Kevin C. Wong

Sharpe's Assassin (2021) [/]

Sharpe's Assassin by Bernard Cornwell is the first Sharpe novel since 2007. It starts like the next day after the Battle of Waterloo (as told in Sharpe's Waterloo) wherein Colonel Richard Sharpe, Sergeant Major Patrick Harper, and Sharpe's South Essex battalion are tasked with advancing hard, ahead of the army, to free political prisoners kept at a fortress 60 miles away.

Having done that Sharpe, Harper and a few men are sent to not-yet-occupied Paris to find if La Fraternité, a cabal of Napoleon loyalists, are plotting to assassinate the Duke of Wellington when he arrives in Paris. That mission is complicated by Alan Fox, dilettante art dealer who knows about La Fraternité but is more interested in repatriating the vast store of stolen artworks held in Napoleon's Museum (the future Louvre).

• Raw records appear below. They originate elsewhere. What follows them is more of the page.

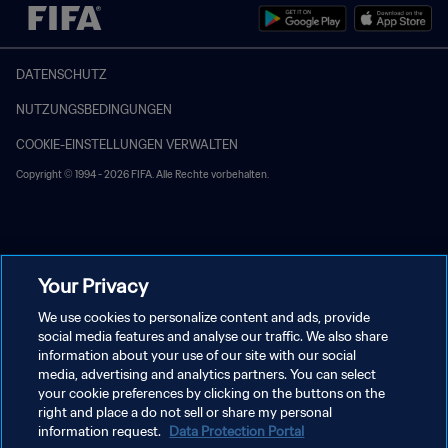
DATENSCHUTZ
NUTZUNGSBEDINGUNGEN
COOKIE-EINSTELLUNGEN VERWALTEN
Copyright © 1994 - 2026 FIFA. Alle Rechte vorbehalten.
Your Privacy
We use cookies to personalize content and ads, provide
social media features and analyse our traffic. We also share
information about your use of our site with our social
media, advertising and analytics partners. You can select
your cookie preferences by clicking on the buttons on the
right and place a do not sell or share my personal
information request.
Data Protection Portal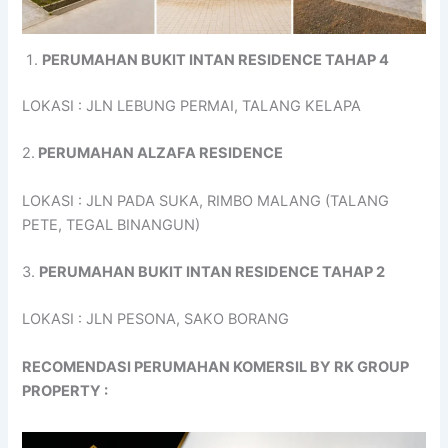
PERUMAHAN BUKIT INTAN RESIDENCE TAHAP 4
LOKASI : JLN LEBUNG PERMAI, TALANG KELAPA
2.
PERUMAHAN ALZAFA RESIDENCE
LOKASI : JLN PADA SUKA, RIMBO MALANG (TALANG
PETE, TEGAL BINANGUN)
3.
PERUMAHAN BUKIT INTAN RESIDENCE TAHAP 2
LOKASI : JLN PESONA, SAKO BORANG
RECOMENDASI PERUMAHAN KOMERSIL BY RK GROUP
PROPERTY :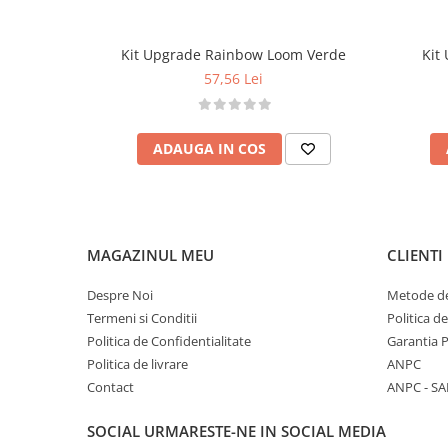
• Compatibil cu toate seturile Rainbow Loom
• Instrucțiuni suplimentare disponibile online
Kit Upgrade Rainbow Loom Verde
Kit
• Vârstă recomandată: 4+ ani
57,56 Lei
Atenționări
• Croșetul are vârf ascuțit
• Nu este recomandat copiilor sub 4 ani
ADAUGA IN COS
• Utilizare sub supravegherea unui adult
MAGAZINUL MEU
CLIENTI
Despre Noi
Metode de
Termeni si Conditii
Politica d
Politica de Confidentialitate
Garantia 
Politica de livrare
ANPC
Contact
ANPC - SA
SOCIAL
URMARESTE-NE IN SOCIAL MEDIA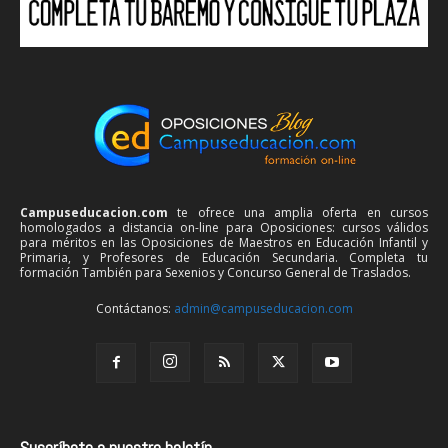
Campuseducacion.com
te ofrece una amplia oferta en cursos
homologados a distancia on-line para Oposiciones: cursos válidos
para méritos en las Oposiciones de Maestros en Educación Infantil y
Primaria, y Profesores de Educación Secundaria. Completa tu
formación También para Sexenios y Concurso General de Traslados.
Contáctanos:
admin@campuseducacion.com
Suscríbete a nuestro boletín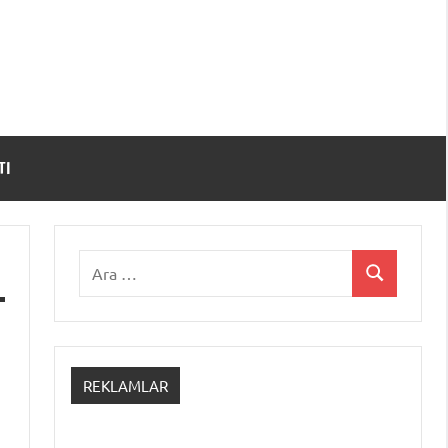
TI
Ara:
Ara
REKLAMLAR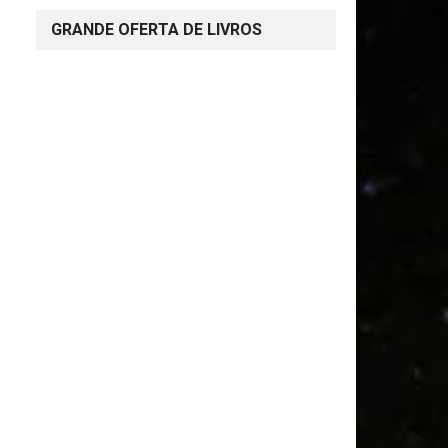
GRANDE OFERTA DE LIVROS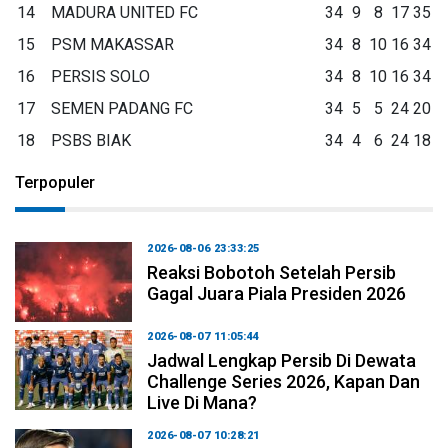
14
MADURA UNITED FC
34
9
8
17
35
15
PSM MAKASSAR
34
8
10
16
34
16
PERSIS SOLO
34
8
10
16
34
17
SEMEN PADANG FC
34
5
5
24
20
18
PSBS BIAK
34
4
6
24
18
Terpopuler
2026-08-06 23:33:25
Reaksi Bobotoh Setelah Persib
Gagal Juara Piala Presiden 2026
2026-08-07 11:05:44
Jadwal Lengkap Persib Di Dewata
Challenge Series 2026, Kapan Dan
Live Di Mana?
2026-08-07 10:28:21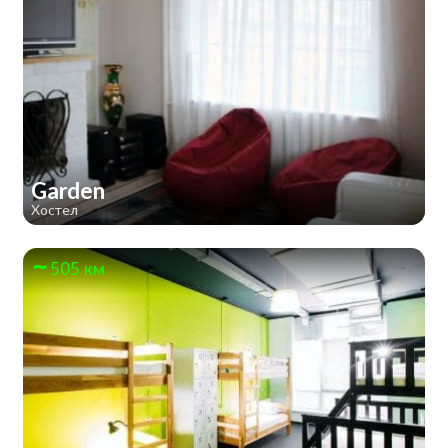
Garden
Хостел
505 км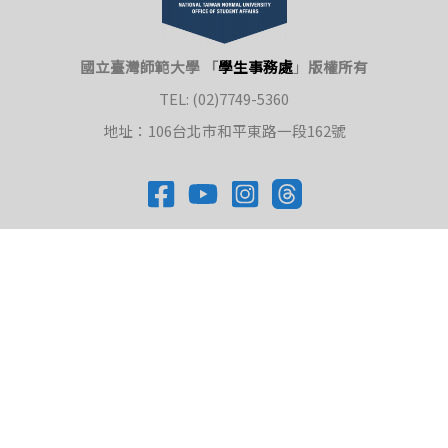
國立臺灣師範大學 「
學生事務處
」
版權所有
TEL: (02)7749-5360
地址：106台北市和平東路一段162號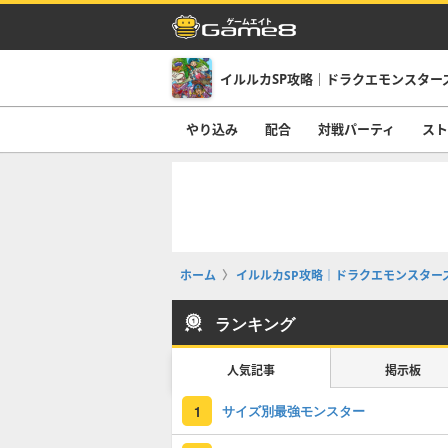
イルルカSP攻略｜ドラクエモンスター
やり込み
配合
対戦パーティ
スト
ホーム
イルルカSP攻略｜ドラクエモンスター
ランキング
人気記事
掲示板
サイズ別最強モンスター
1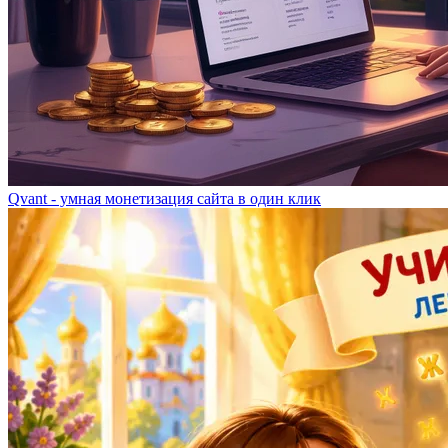
Qvant - умная монетизация сайта в один клик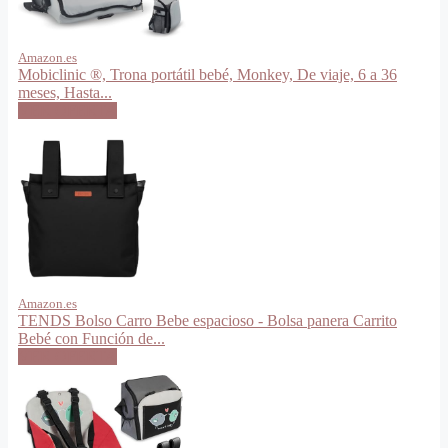
Amazon.es
Mobiclinic ®, Trona portátil bebé, Monkey, De viaje, 6 a 36
meses, Hasta...
VER OFERTA
Amazon.es
TENDS Bolso Carro Bebe espacioso - Bolsa panera Carrito
Bebé con Función de...
VER OFERTA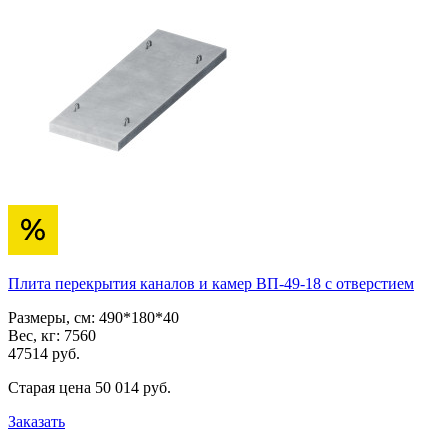
Плита перекрытия каналов и камер ВП-49-18 с отверстием
Размеры, см:
490*180*40
Вес, кг:
7560
47514
pуб.
Старая цена
50 014
pуб.
Заказать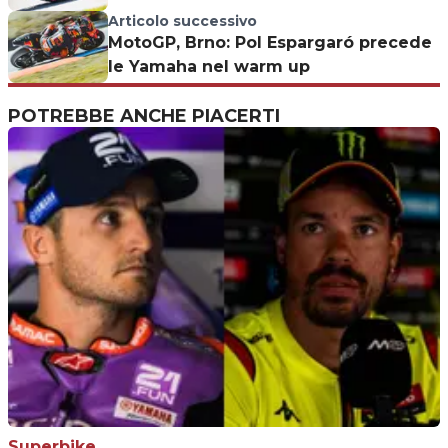
Articolo successivo
MotoGP, Brno: Pol Espargaró precede
le Yamaha nel warm up
POTREBBE ANCHE PIACERTI
Superbike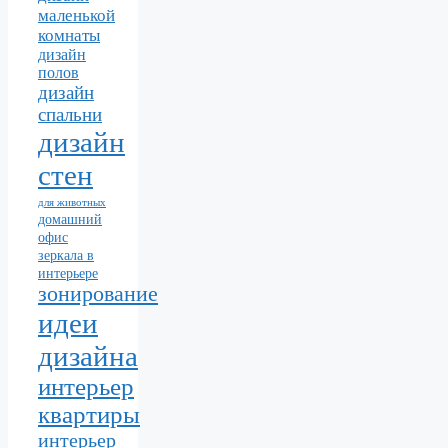
маленькой
комнаты
дизайн
полов
дизайн
спальни
дизайн
стен
для животных
домашний
офис
зеркала в
интерьере
зонирование
идеи
дизайна
интерьер
квартиры
интерьер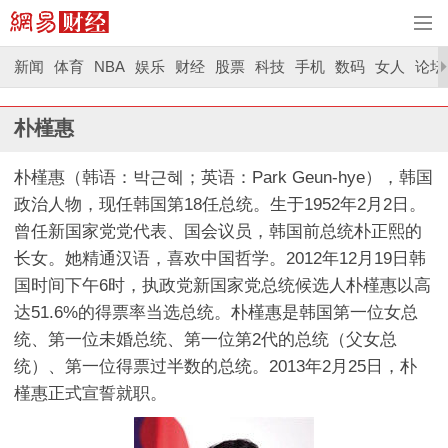
新闻
体育
NBA
娱乐
财经
股票
科技
手机
数码
女人
论坛
朴槿惠
朴槿惠（韩语：박근혜；英语：Park Geun-hye），韩国
政治人物，现任韩国第18任总统。生于1952年2月2日。
曾任新国家党党代表、国会议员，韩国前总统朴正熙的
长女。她精通汉语，喜欢中国哲学。2012年12月19日韩
国时间下午6时，执政党新国家党总统候选人朴槿惠以高
达51.6%的得票率当选总统。朴槿惠是韩国第一位女总
统、第一位未婚总统、第一位第2代的总统（父女总
统）、第一位得票过半数的总统。2013年2月25日，朴
槿惠正式宣誓就职。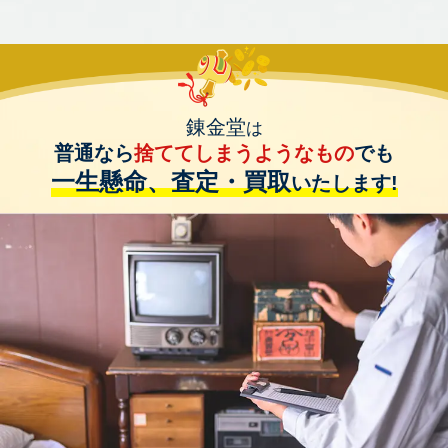
錬金堂
は
普通なら
捨ててしまうようなもの
でも
一生懸命、査定・買取
いたします!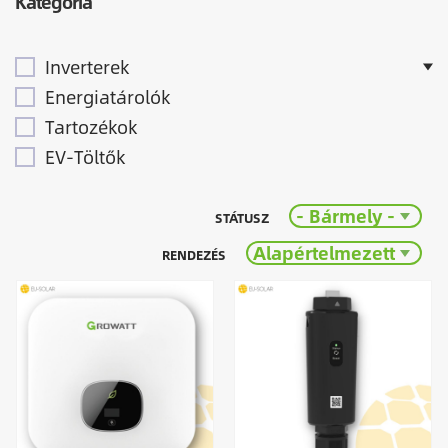
Kategória
Inverterek
Energiatárolók
Tartozékok
EV-Töltők
- Bármely -
STÁTUSZ
Alapértelmezett
RENDEZÉS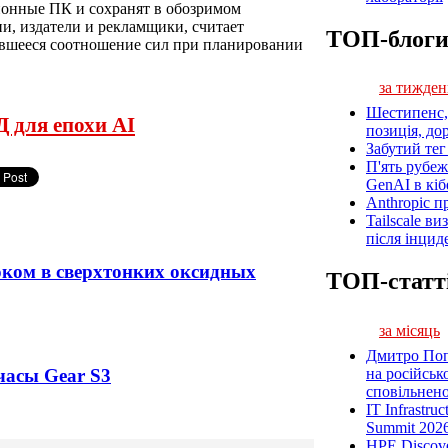
ионные ПК и сохранят в обозримом
, издатели и рекламщики, считает
ТОП-блог
вшееся соотношение сил при планировании
за тижден
Шестипенс, 
 для епохи AI
позиція, до
Забутий тег 
П'ять рубеж
GenAI в кіб
Anthropic п
Tailscale ви
після інцид
оком в сверхтонких оксидных
ТОП-статт
за місяць
Дмитро Попі
часы Gear S3
на російськ
сповільненої
IT Infrastru
Summit 2026
HPE Discove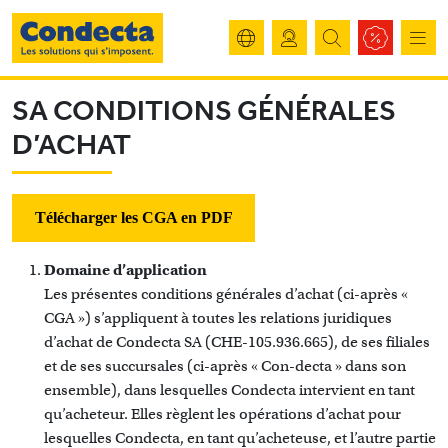
SA CONDITIONS GÉNÉRALES
D’ACHAT
Télécharger les CGA en PDF
Domaine d’application
Les présentes conditions générales d’achat (ci-après «
CGA ») s’appliquent à toutes les relations juridiques
d’achat de Condecta SA (CHE-105.936.665), de ses filiales
et de ses succursales (ci-après « Con-decta » dans son
ensemble), dans lesquelles Condecta intervient en tant
qu’acheteur. Elles règlent les opérations d’achat pour
lesquelles Condecta, en tant qu’acheteuse, et l’autre partie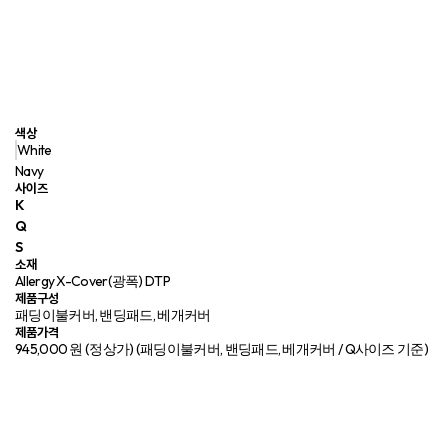
색상
White
Navy
사이즈
K
Q
S
소재
Allergy X-Cover(광폭) DTP
제품구성
패딩이불커버, 밴딩패드, 베개커버
제품가격
945,000 원 (정상가)
(패딩이불커버, 밴딩패드, 베개커버 / Q사이즈 기준)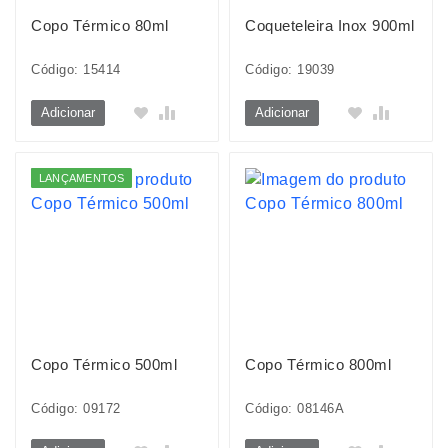
Copo Térmico 80ml
Coqueteleira Inox 900ml
Código: 15414
Código: 19039
Adicionar
Adicionar
LANÇAMENTOS
Copo Térmico 500ml
Copo Térmico 800ml
Código: 09172
Código: 08146A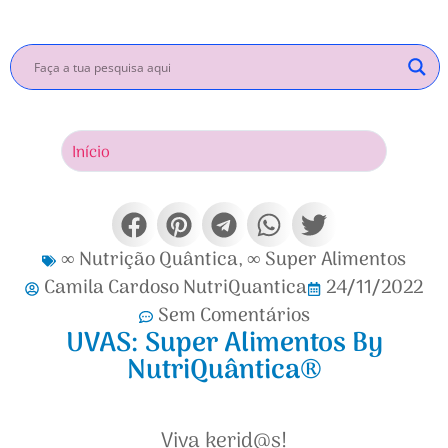
Início
Inscrev
∞ Nutrição Quântica
,
∞ Super Alimentos
Camila Cardoso NutriQuantica
24/11/2022
Sem Comentários
UVAS: Super Alimentos By
NutriQuântica®
Viva kerid@s!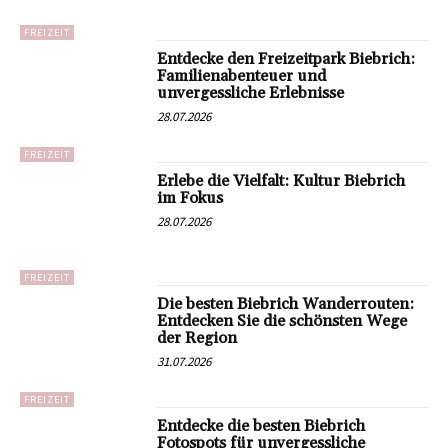
FREIZEIT
Entdecke den Freizeitpark Biebrich:
Familienabenteuer und
unvergessliche Erlebnisse
28.07.2026
FREIZEIT
Erlebe die Vielfalt: Kultur Biebrich
im Fokus
28.07.2026
FREIZEIT
Die besten Biebrich Wanderrouten:
Entdecken Sie die schönsten Wege
der Region
31.07.2026
FREIZEIT
Entdecke die besten Biebrich
Fotospots für unvergessliche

In part three Sharpe has found La Fraternité in the form of the last survivor, Colonel Lanier, who has a battalion of light infantry hidden at a nearby vineyard. Sharpe now has the South Essex again and along with a Prussian battalion they plan to storm the vineyard against a foe most likely waiting for them...

The tactical actions are described well. Cornwell is good at depicting action and mayhem and groups doing tactical maneuvering in a way that is easy to picture in my mind. Characterization is fair though not that deep -- not that it needs to be since there are so many novels each building up Sharpe and Harper bit by bit. I like the bits of history thrown in though since the story doesn't revolve around a battle I'm not familiar with the history.

Overall it's a good Sharpe novel and a good read. I wouldn't say a literary classic but well worth reading for Sharpe fans.